“We are not a member of the EU, but we are a European country,” she said. “I understand that it is probably difficult to admit to yourself that you were financing and supporting a criminal regime, but this is the last chance to stand in the way of this autocracy.”
Radomir Lazović, co-president of the Serbian Green–Left Front party, doubts that the ruling party will accept any of the EU’s demands. “We had tens of thousands of people on the streets, there was a huge demand to repeat the election,” he told POLITICO.
“If they wanted to accept it, they would have done so after the first indications that the elections were stolen,” he said.
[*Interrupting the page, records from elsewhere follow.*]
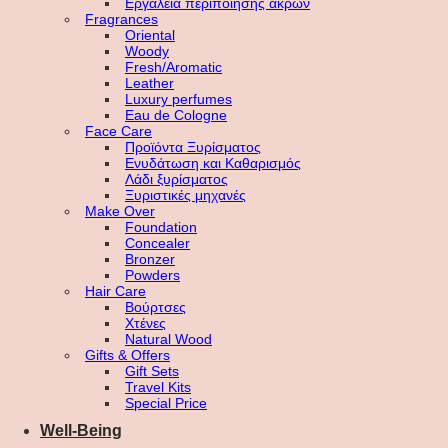
Εργαλεία περιποίησης άκρων
Fragrances
Oriental
Woody
Fresh/Aromatic
Leather
Luxury perfumes
Eau de Cologne
Face Care
Προϊόντα Ξυρίσματος
Ενυδάτωση και Καθαρισμός
Λάδι ξυρίσματος
Ξυριστικές μηχανές
Make Over
Foundation
Concealer
Bronzer
Powders
Hair Care
Βούρτσες
Χτένες
Natural Wood
Gifts & Offers
Gift Sets
Travel Kits
Special Price
Well-Being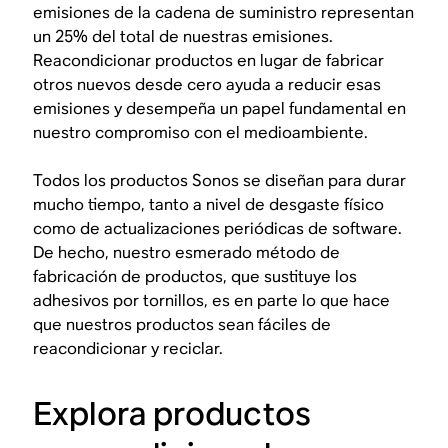
emisiones de la cadena de suministro representan
un 25% del total de nuestras emisiones.
Reacondicionar productos en lugar de fabricar
otros nuevos desde cero ayuda a reducir esas
emisiones y desempeña un papel fundamental en
nuestro compromiso con el medioambiente.
Todos los productos Sonos se diseñan para durar
mucho tiempo, tanto a nivel de desgaste físico
como de actualizaciones periódicas de software.
De hecho, nuestro esmerado método de
fabricación de productos, que sustituye los
adhesivos por tornillos, es en parte lo que hace
que nuestros productos sean fáciles de
reacondicionar y reciclar.
Explora productos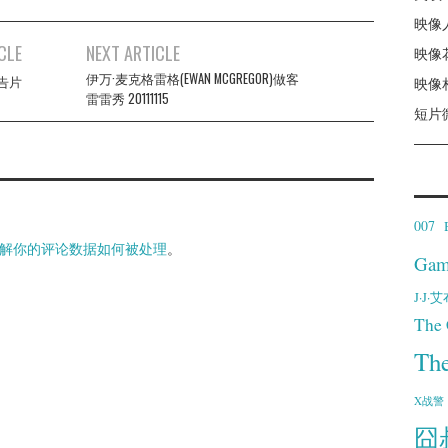
映像
CLE
NEXT ARTICLE
映像
伊万·麦克格雷格(EWAN MCGREGOR)做客
告片
映像
雷雷秀 20111115
短片
007
解你的评论数据如何被处理
。
Gam
J·J
The 
Th
X战警
囧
Ever since the election on December 17, tens of thousands opposition supporters frequently gather in the Serbian capital Belgrade to protest against the goverment. Local and international observers have condemned election fraud, including the Organization for Security and Co-operation in Europe (OSCE), whic is set to publish a report on the parliamentary election by the end of February, OSCE spokesperson Katya Andrusz said.
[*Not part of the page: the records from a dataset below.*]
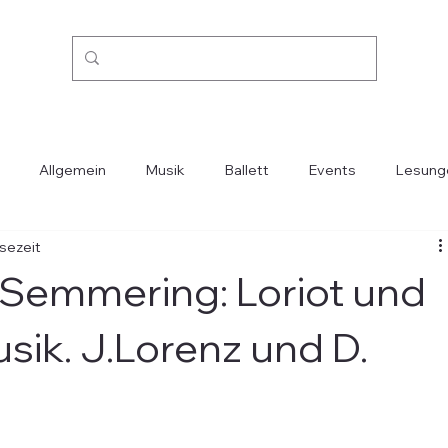
Allgemein
Musik
Ballett
Events
Lesung
esezeit
Kino
Mode
Oper
Reisen
Städte-Länder
Semmering: Loriot und
sik. J.Lorenz und D.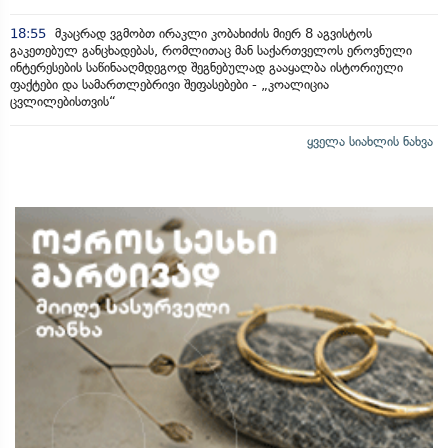
18:55
მკაცრად ვგმობთ ირაკლი კობახიძის მიერ 8 აგვისტოს
გაკეთებულ განცხადებას, რომლითაც მან საქართველოს ეროვნული
ინტერესების საწინააღმდეგოდ შეგნებულად გააყალბა ისტორიული
ფაქტები და სამართლებრივი შეფასებები - „კოალიცია
ცვლილებისთვის“
ყველა სიახლის ნახვა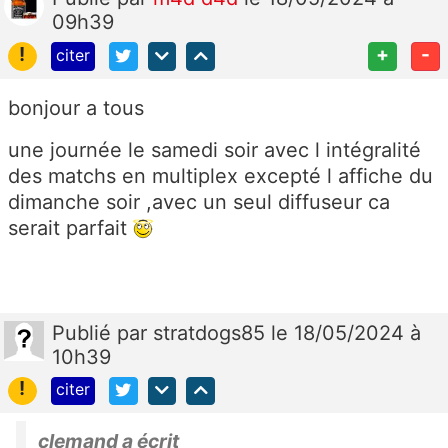
09h39
!
+
-
citer
bonjour a tous
une journée le samedi soir avec l intégralité
des matchs en multiplex excepté l affiche du
dimanche soir ,avec un seul diffuseur ca
serait parfait
Publié
par
stratdogs85
le 18/05/2024 à
10h39
!
citer
clemand a écrit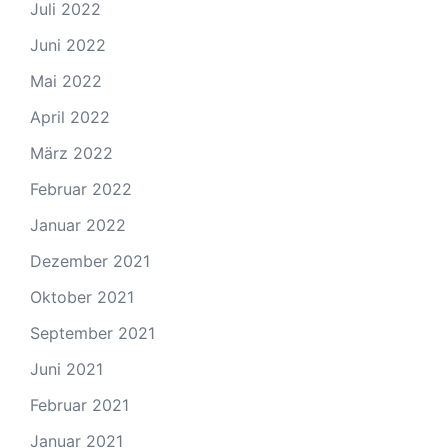
Juli 2022
Juni 2022
Mai 2022
April 2022
März 2022
Februar 2022
Januar 2022
Dezember 2021
Oktober 2021
September 2021
Juni 2021
Februar 2021
Januar 2021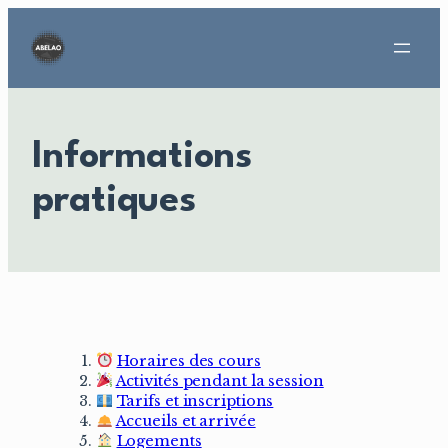
Aller
au
contenu
Informations
pratiques
Horaires des cours
Activités pendant la session
Tarifs et inscriptions
Accueils et arrivée
Logements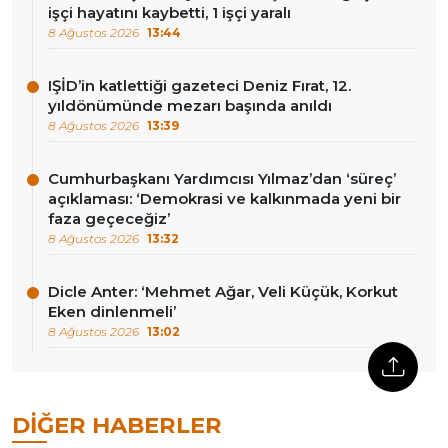
işçi hayatını kaybetti, 1 işçi yaralı
8 Ağustos 2026
13:44
IŞİD’in katlettiği gazeteci Deniz Fırat, 12.
yıldönümünde mezarı başında anıldı
8 Ağustos 2026
13:39
Cumhurbaşkanı Yardımcısı Yılmaz’dan ‘süreç’
açıklaması: ‘Demokrasi ve kalkınmada yeni bir
faza geçeceğiz’
8 Ağustos 2026
13:32
Dicle Anter: ‘Mehmet Ağar, Veli Küçük, Korkut
Eken dinlenmeli’
8 Ağustos 2026
13:02
DIĞER HABERLER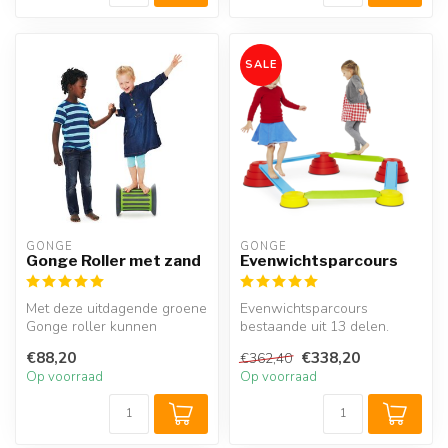
SALE
GONGE
GONGE
Gonge Roller met zand
Evenwichtsparcours
Met deze uitdagende groene
Evenwichtsparcours
Gonge roller kunnen
bestaande uit 13 delen.
kinderen niet alleen hun
Uitgebreide Gonge set voor
€88,20
€338,20
€362,40
balans o...
het bouwe...
Op voorraad
Op voorraad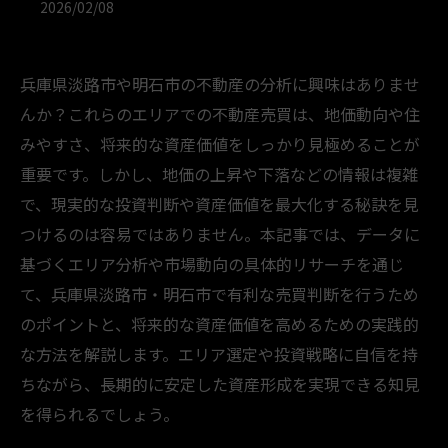
2026/02/08
兵庫県淡路市や明石市の不動産の分析に興味はありませ
んか？これらのエリアでの不動産売買は、地価動向や住
みやすさ、将来的な資産価値をしっかり見極めることが
重要です。しかし、地価の上昇や下落などの情報は複雑
で、現実的な投資判断や資産価値を最大化する秘訣を見
つけるのは容易ではありません。本記事では、データに
基づくエリア分析や市場動向の具体的リサーチを通じ
て、兵庫県淡路市・明石市で有利な売買判断を行うため
のポイントと、将来的な資産価値を高めるための実践的
な方法を解説します。エリア選定や投資戦略に自信を持
ちながら、長期的に安定した資産形成を実現できる知見
を得られるでしょう。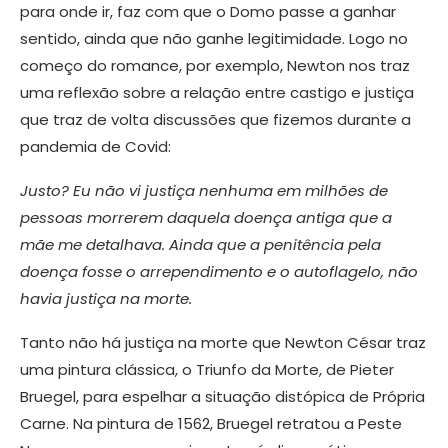
para onde ir, faz com que o Domo passe a ganhar
sentido, ainda que não ganhe legitimidade. Logo no
começo do romance, por exemplo, Newton nos traz
uma reflexão sobre a relação entre castigo e justiça
que traz de volta discussões que fizemos durante a
pandemia de Covid:
Justo? Eu não vi justiça nenhuma em milhões de
pessoas morrerem daquela doença antiga que a
mãe me detalhava. Ainda que a penitência pela
doença fosse o arrependimento e o autoflagelo, não
havia justiça na morte.
Tanto não há justiça na morte que Newton César traz
uma pintura clássica, o Triunfo da Morte, de Pieter
Bruegel, para espelhar a situação distópica de Própria
Carne. Na pintura de 1562, Bruegel retratou a Peste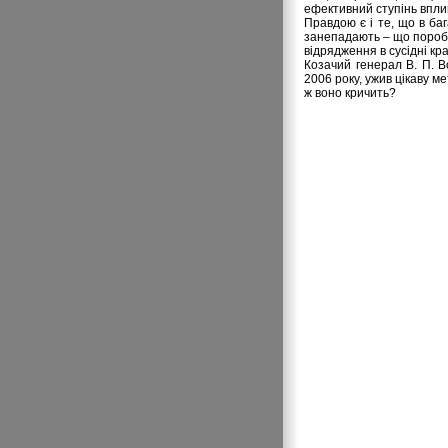
ефективний ступінь вплив
Правдою є і те, що в ба
занепадають – що пороби
відрядження в сусідні кра
Козачий генерал В. П. В
2006 року, ужив цікаву м
ж воно кричить?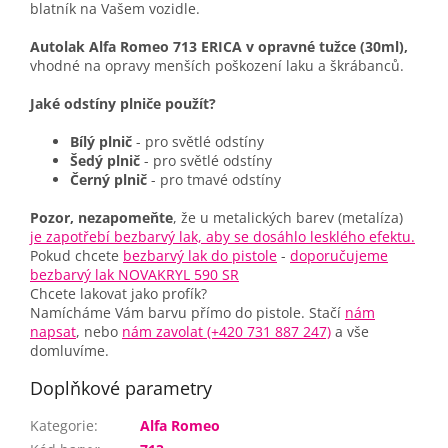
blatník na Vašem vozidle.
Autolak Alfa Romeo 713 ERICA v opravné tužce (30ml),
vhodné na opravy menších poškození laku a škrábanců.
Jaké odstíny plniče použít?
Bílý plnič
- pro světlé odstíny
Šedý plnič
- pro světlé odstíny
Černý plnič
- pro tmavé odstíny
Pozor, nezapomeňte
, že u metalických barev (metalíza)
je zapotřebí bezbarvý lak, aby se dosáhlo lesklého efektu.
Pokud chcete
bezbarvý lak do pistole
-
doporučujeme
bezbarvý lak NOVAKRYL 590 SR
Chcete lakovat jako profík?
Namícháme Vám barvu přímo do pistole. Stačí
nám
napsat
, nebo
nám zavolat (+420 731 887 247)
a vše
domluvíme.
Doplňkové parametry
Kategorie
:
Alfa Romeo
“People know very well what is happening and this resolution is a significant victory for Serbia’s democracy and people“ Lazović insisted. “The only way out is to cancel the elections and repeat them — but under fair conditions.”
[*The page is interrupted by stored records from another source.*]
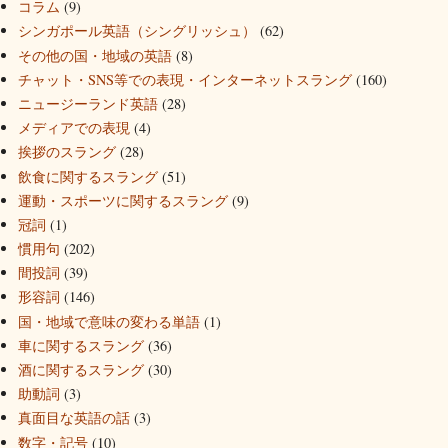
コラム
(9)
シンガポール英語（シングリッシュ）
(62)
その他の国・地域の英語
(8)
チャット・SNS等での表現・インターネットスラング
(160)
ニュージーランド英語
(28)
メディアでの表現
(4)
挨拶のスラング
(28)
飲食に関するスラング
(51)
運動・スポーツに関するスラング
(9)
冠詞
(1)
慣用句
(202)
間投詞
(39)
形容詞
(146)
国・地域で意味の変わる単語
(1)
車に関するスラング
(36)
酒に関するスラング
(30)
助動詞
(3)
真面目な英語の話
(3)
数字・記号
(10)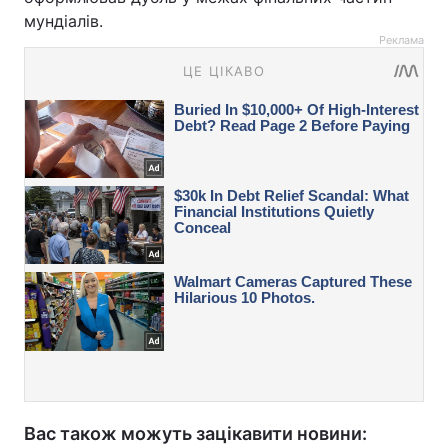
мундіалів.
Реклама
Вас також можуть зацікавити новини: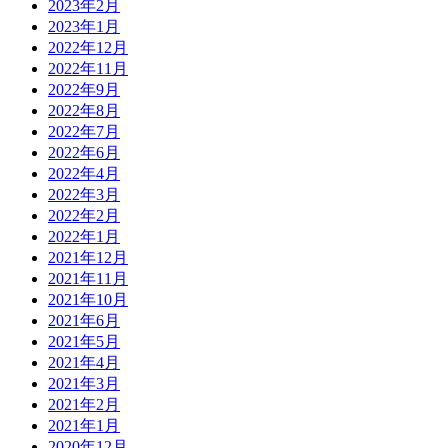
2023年2月
2023年1月
2022年12月
2022年11月
2022年9月
2022年8月
2022年7月
2022年6月
2022年4月
2022年3月
2022年2月
2022年1月
2021年12月
2021年11月
2021年10月
2021年6月
2021年5月
2021年4月
2021年3月
2021年2月
2021年1月
2020年12月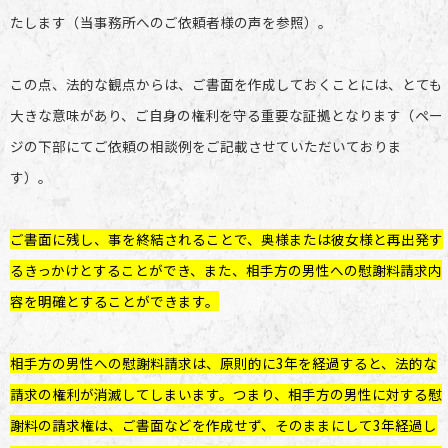
たします（当事務所へのご依頼者様の声を参照）。
この点、法的な観点からは、ご書面を作成しておくことには、とても
大きな意味があり、ご自身の権利を守る重要な証拠となります（ペー
ジの下部にてご依頼の相談例をご記載させていただいておりま
す）。
ご書面に残し、事を終結されることで、奥様または彼女様と再出発す
るきっかけとすることができ、また、相手方の男性への慰謝料請求内
容を明確とすることができます。
相手方の男性への慰謝料請求は、原則的に3年を経過すると、法的な
請求の権利が消滅してしまいます。つまり、相手方の男性に対する慰
謝料の請求権は、ご書面などを作成せず、そのままにして3年経過し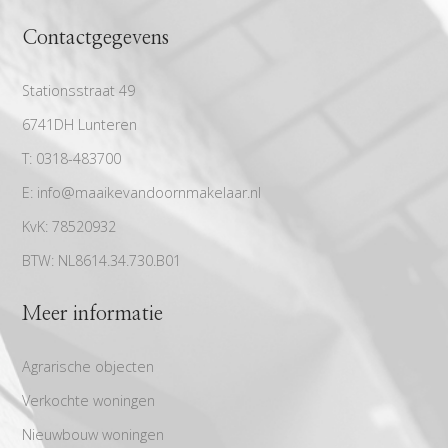
Contactgegevens
Stationsstraat 49
6741DH Lunteren
T:
0318-483700
E:
info@maaikevandoornmakelaar.nl
KvK:
78520932
BTW:
NL8614.34.730.B01
Meer informatie
Agrarische objecten
Verkochte woningen
Nieuwbouw woningen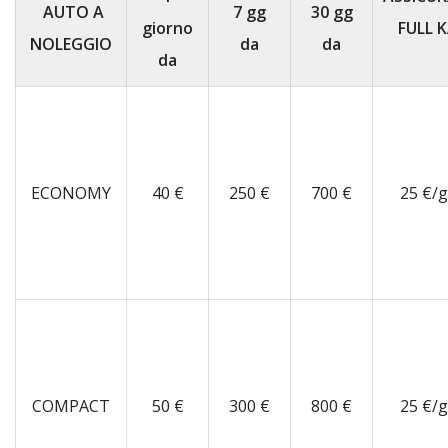
AUTO A
7 gg
30 gg
giorno
FULL 
NOLEGGIO
da
da
da
ECONOMY
40 €
250 €
700 €
25 €/
COMPACT
50 €
300 €
800 €
25 €/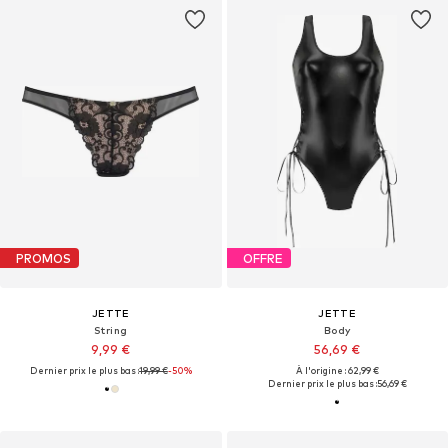
PROMOS
OFFRE
JETTE
JETTE
String
Body
9,99 €
56,69 €
Dernier prix le plus bas :
19,99 €
-50%
À l'origine : 62,99 €
Dernier prix le plus bas :
56,69 €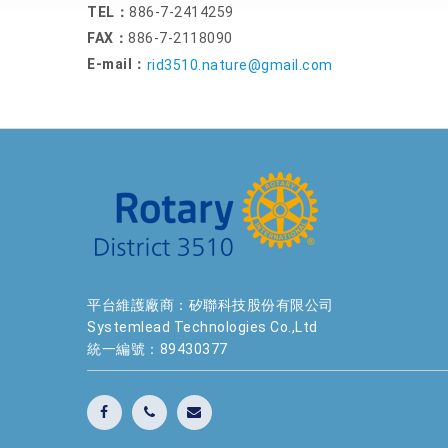
TEL：
886-7-2414259
FAX：
886-7-2118090
E-mail：
rid3510.nature@gmail.com
平台維護廠商：矽聯科技股份有限公司
Systemlead Technologies Co.,Ltd
統一編號：89430377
Both Tepić and Lazović expect the ruling party to diminish the importance of the resolution. “I think that they will start a campaign, we are already being called traitors,” Lazović said.
Serbia’s Prime Minister Ana Brnabić took to X to express her opinion on the resolution: “Resolutions come and go — this is not the first, nor will it be the last, but it will forever be recorded that there were political parties and people in Serbia who sought the abolition of the sovereignty of their own country.”